This time your job is to fill a sequence of N positive integers into a spiral matrix in non-increasing order. A spiral matrix is filled in from the first element at the upper-left corner, then move in a clockwise spiral. The matrix has m rows and n columns, where m and n satisfy the following: m×n must be equal to N; m≥n; and m−n is the minimum of all the possible values.

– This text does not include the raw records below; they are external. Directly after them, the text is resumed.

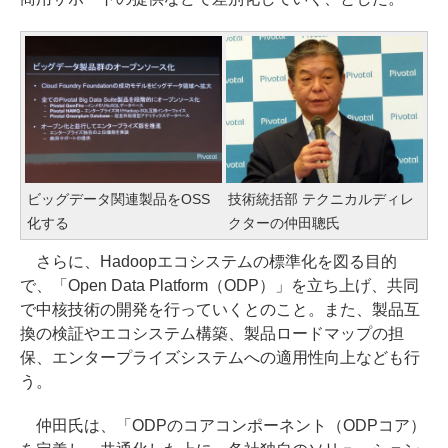
ビッグデータ関連製品をOSS
技術統括部 テクニカルディレ
化する
クターの仲田聰氏
さらに、Hadoopエコシステムの標準化を図る目的
で、「Open Data Platform（ODP）」を立ち上げ、共同
で中核技術の開発を行っていくとのこと。また、製品互
換の検証やエコシステム構築、製品ロードマップの担
保、エンタープライズシステムへの適用性向上なども行
う。
仲田氏は、「ODPのコアコンポーネント（ODPコア）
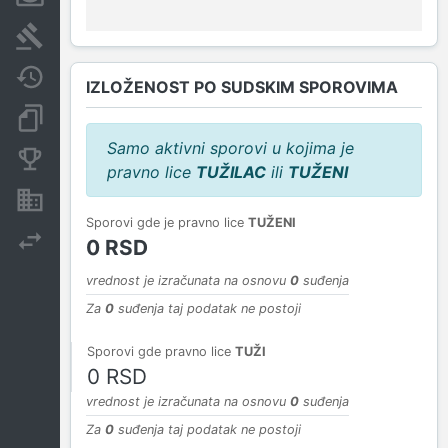
Sudski sporovi
Javne nabavke
IZLOŽENOST PO SUDSKIM SPOROVIMA
Dokumenti i objave
Samo aktivni sporovi u kojima je
Konkurentske kompanije
pravno lice
TUŽILAC
ili
TUŽENI
Nekretnine i imovina
Sporovi gde je pravno lice
TUŽENI
Izvoz
0 RSD
vrednost je izračunata na osnovu
0
suđenja
Za
0
suđenja taj podatak ne postoji
Sporovi gde pravno lice
TUŽI
0 RSD
vrednost je izračunata na osnovu
0
suđenja
Za
0
suđenja taj podatak ne postoji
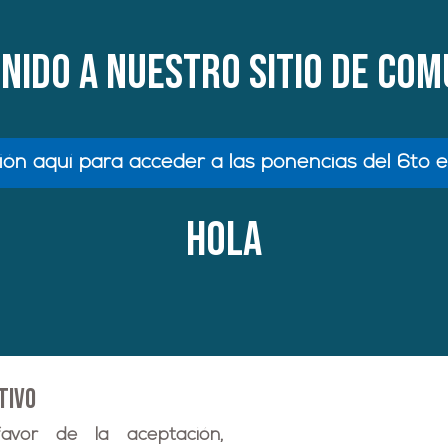
nido a nuestro sitio de co
esión aquí para acceder a las ponencias del 6to 
HOLA
tivo
avor de la aceptación,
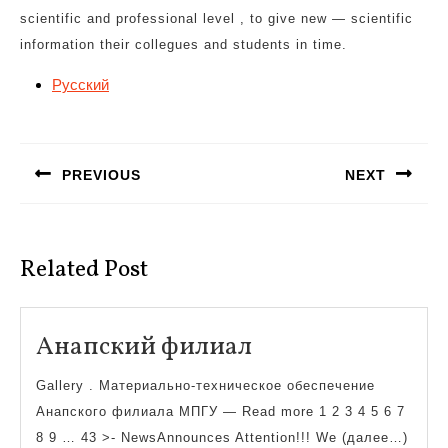
scientific and professional level , to give new — scientific
information their collegues and students in time.
Русский
Навигация
по
PREVIOUS
NEXT
записям
Предыдущая
Следующая
запись:
запись:
Related Post
Анапский
Анапский филиал
филиал
Gallery . Материально-техническое обеспечение
Анапского филиала МПГУ — Read more 1 2 3 4 5 6 7
8 9 … 43 >- NewsAnnounces Attention!!! We (далее…)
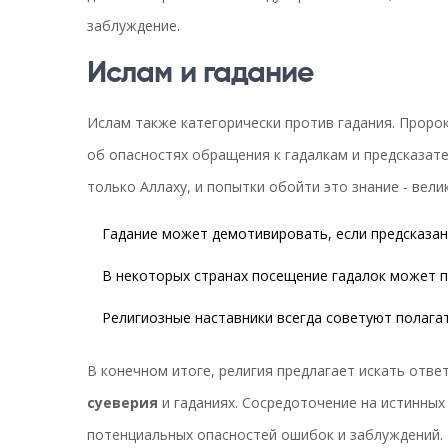
заблуждение.
Ислам и гадание
Ислам также категорически против гадания. Проро
об опасностях обращения к гадалкам и предсказате
только Аллаху, и попытки обойти это знание - велик
Гадание может демотивировать, если предсказа
В некоторых странах посещение гадалок может п
Религиозные наставники всегда советуют полагат
В конечном итоге, религия предлагает искать отве
суеверия
и гаданиях. Сосредоточение на истинных
потенциальных опасностей ошибок и заблуждений.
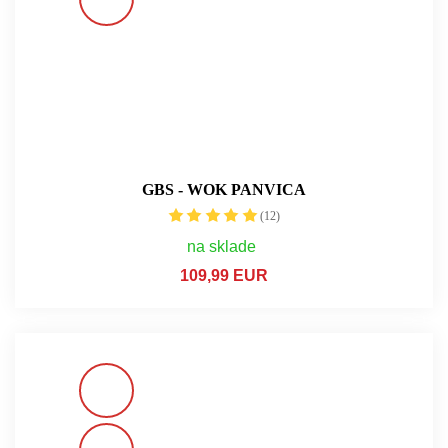
GBS - WOK PANVICA
(12)
na sklade
109,99 EUR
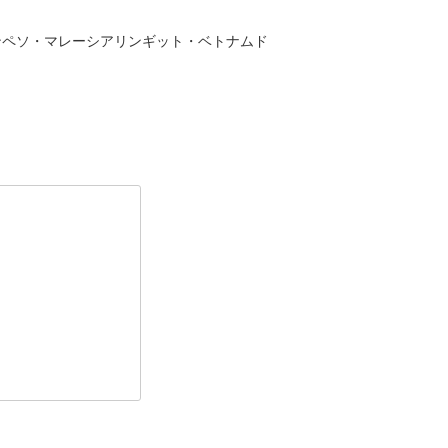
ンペソ・マレーシアリンギット・ベトナムド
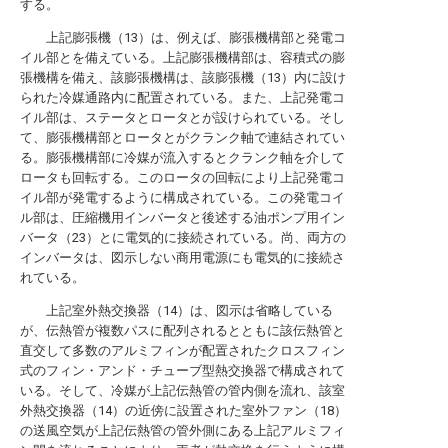
する。
上記膨張機（13）は、例えば、膨張機構部と発電コ
イル部とを備えている。上記膨張機構部は、容積式の膨
張機構を備え、該膨張機構は、該膨張機（13）内に設け
られた冷媒通路内に配置されている。また、上記発電コ
イル部は、ステータとロータとが設けられている。そし
て、膨張機構部とロータとがクランク軸で連結されてい
る。膨張機構部に冷媒が流入するとクランク軸を介して
ロータも回転する。このロータの回転により上記発電コ
イル部が発電するように構成されている。この発電コイ
ル部は、圧縮機用インバータと後述する油ポンプ用イン
バータ（23）とに電気的に接続されている。尚、両方の
インバータは、図示しない商用電源にも電気的に接続さ
れている。
上記室外熱交換器（14）は、図示は省略している
が、伝熱管が複数パスに配列されるとともに該伝熱管と
直交して多数のアルミフィンが配置されたクロスフィン
式のフィン・アンド・チューブ型熱交換器で構成されて
いる。そして、冷媒が上記伝熱管の管内側を流れ、該室
外熱交換器（14）の近傍に設置された室外ファン（18）
の送風空気が上記伝熱管の管外側にある上記アルミフィ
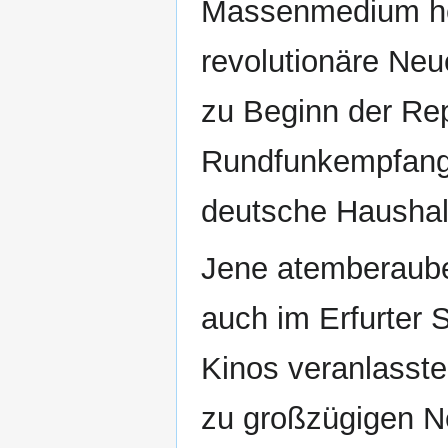
Massenmedium her
revolutionäre Neu
zu Beginn der Re
Rundfunkempfang, 
deutsche Haushalt
Jene atemberaube
auch im Erfurter S
Kinos veranlasste
zu großzügigen N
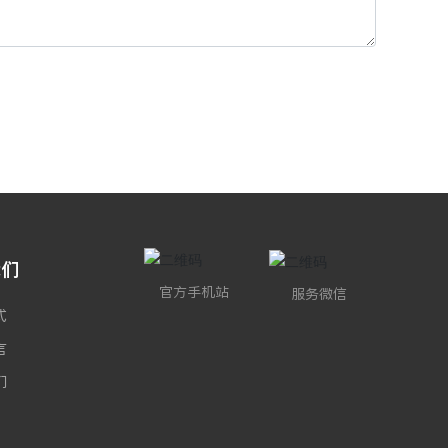
我们
官方手机站
服务微信
式
言
们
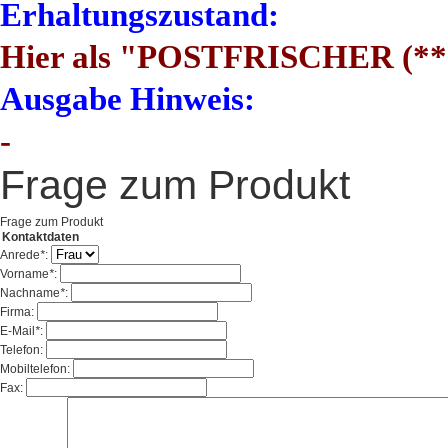
Erhaltungszustand:
Hier als "POSTFRISCHER (**)
Ausgabe Hinweis:
-
Frage zum Produkt
Frage zum Produkt
Kontaktdaten
Anrede
*
:
Vorname
*
:
Nachname
*
:
Firma:
E-Mail
*
:
Telefon:
Mobiltelefon:
Fax:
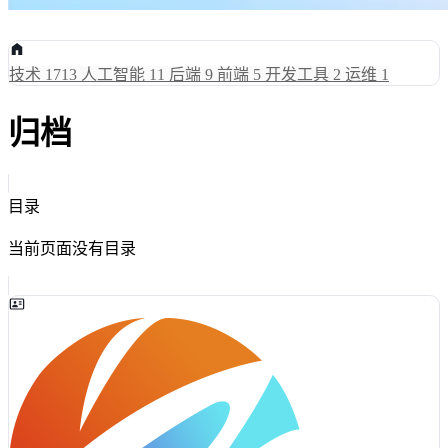
技术
1713
人工智能
11
后端
9
前端
5
开发工具
2
运维
1
归档
目录
当前页面没有目录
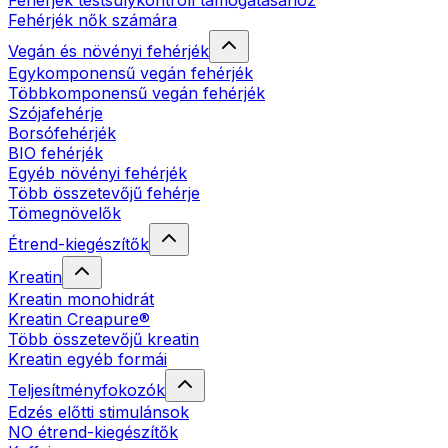
Fehérjék testsúlykontroll támogatásához
Fehérjék nők számára
Vegán és növényi fehérjék
Egykomponensű vegán fehérjék
Többkomponensű vegán fehérjék
Szójafehérje
Borsófehérjék
BIO fehérjék
Egyéb növényi fehérjék
Több összetevőjű fehérje
Tömegnövelők
Étrend-kiegészítők
Kreatin
Kreatin monohidrát
Kreatin Creapure®
Több összetevőjű kreatin
Kreatin egyéb formái
Teljesítményfokozók
Edzés előtti stimulánsok
NO étrend-kiegészítők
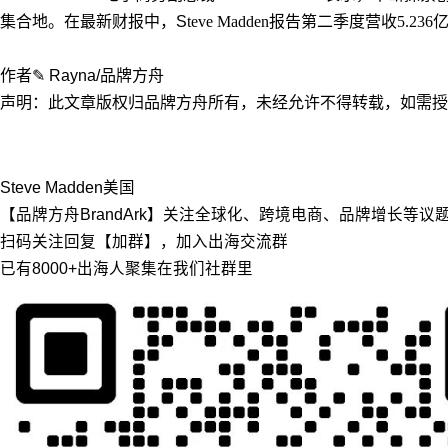
集合地。在最新财报中，S
teve Madden报告第二季度营收5.
作者✎ Rayna/品牌方舟
声明：此文章版权归品牌方舟所有，未经允许不得转载，如需授权请联
Steve Madden
美国
【品牌方舟BrandArk】关注全球化、跨境电商、品牌增长等
扫码关注回复【加群】，加入出海交流群
已有8000+出海人聚集在我们社群里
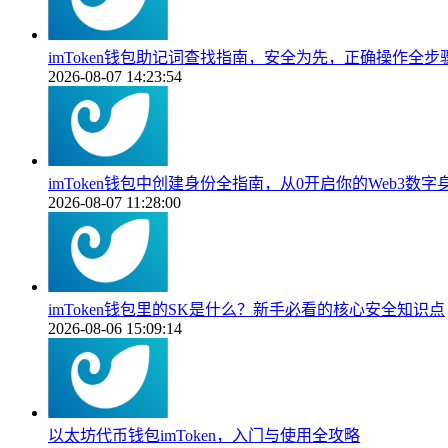
imToken钱包助记词查找指南，安全为先，正确操作全步
2026-08-07 14:23:54
imToken钱包中创建身份全指南，从0开启你的Web3数字
2026-08-07 11:28:00
imToken钱包里的SK是什么？新手必看的核心安全知识点
2026-08-06 15:09:14
以太坊代币钱包imToken，入门与使用全攻略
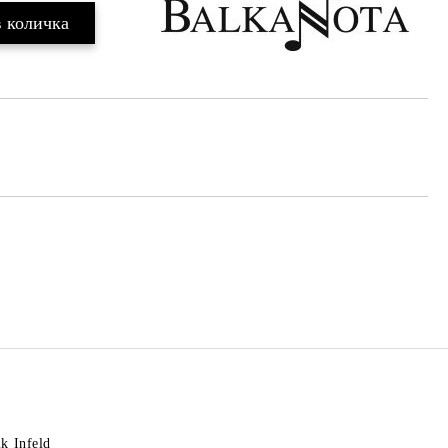
k Infeld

Each input file contains one test case. For each case, the first line gives a positive integer N. Then the next line contains N positive integers to be filled into the spiral matrix. All the numbers are no more than 104. The numbers in a line are separated by spaces.
Output Specification:
For each test case, output the resulting matrix in m lines, each contains n numbers. There must be exactly 1 space between two adjacent numbers, and no extra space at the end of each line.
12
37 76 20 98 76 42 53 95 60 81 58 93
Sample Output:
98 95 93
42 37 81
53 20 76
58 60 76
#include<iostream>
#include<algorithm>
#include<math.h>
using namespace std;
const int N = 10010;
int n;
int ipt[N], otpt[110][110];
bool st[110][110];
//寻找合适的列数
int find(int num)
{
int t = sqrt(num);
while(num % t != 0 && t >= 1)
t --;
return t;
}
bool cmp(int a, int b)
{
return a > b;
}
int main()
{
cin >> n;
for(int i = 0; i < n; i ++ ) cin >> ipt[i];
int col = find(n);
int row = n / col;
sort(ipt, ipt + n, cmp);
//l表示行,m表示列
int k = 0, l = 0, m = 0;
while(k < n)
{
while(m < col && !st[l][m])
{
//cout << l << ' ' << m << ' ' << ipt[k] << endl;
otpt[l][m] = ipt[k ++];
st[l][m ++] = true;
}
m --, l ++;
while(l < row && !st[l][m])
{
// cout << l << ' ' << m << ' ' << ipt[k] << endl;
otpt[l][m] = ipt[k ++];
st[l ++][m] = true;
}
l --, m --;
while(m >= 0 && !st[l][m])
{
// cout << l << ' ' << m << ' ' << ipt[k] << endl;
otpt[l][m] = ipt[k ++];
st[l][m --] = true;
}
m ++, l --;
while(l > 0 && !st[l][m])
{
//cout << l << ' ' << m << ' ' << ipt[k] << endl;
otpt[l][m] = ipt[k ++];
st[l --][m] = true;
}
l ++, m ++;
}
for(int i = 0; i < row; i ++)
{
cout << otpt[i][0];
for(int j = 1; j < col; j ++)
cout << ' ' << otpt[i][j];
cout << endl;
}
}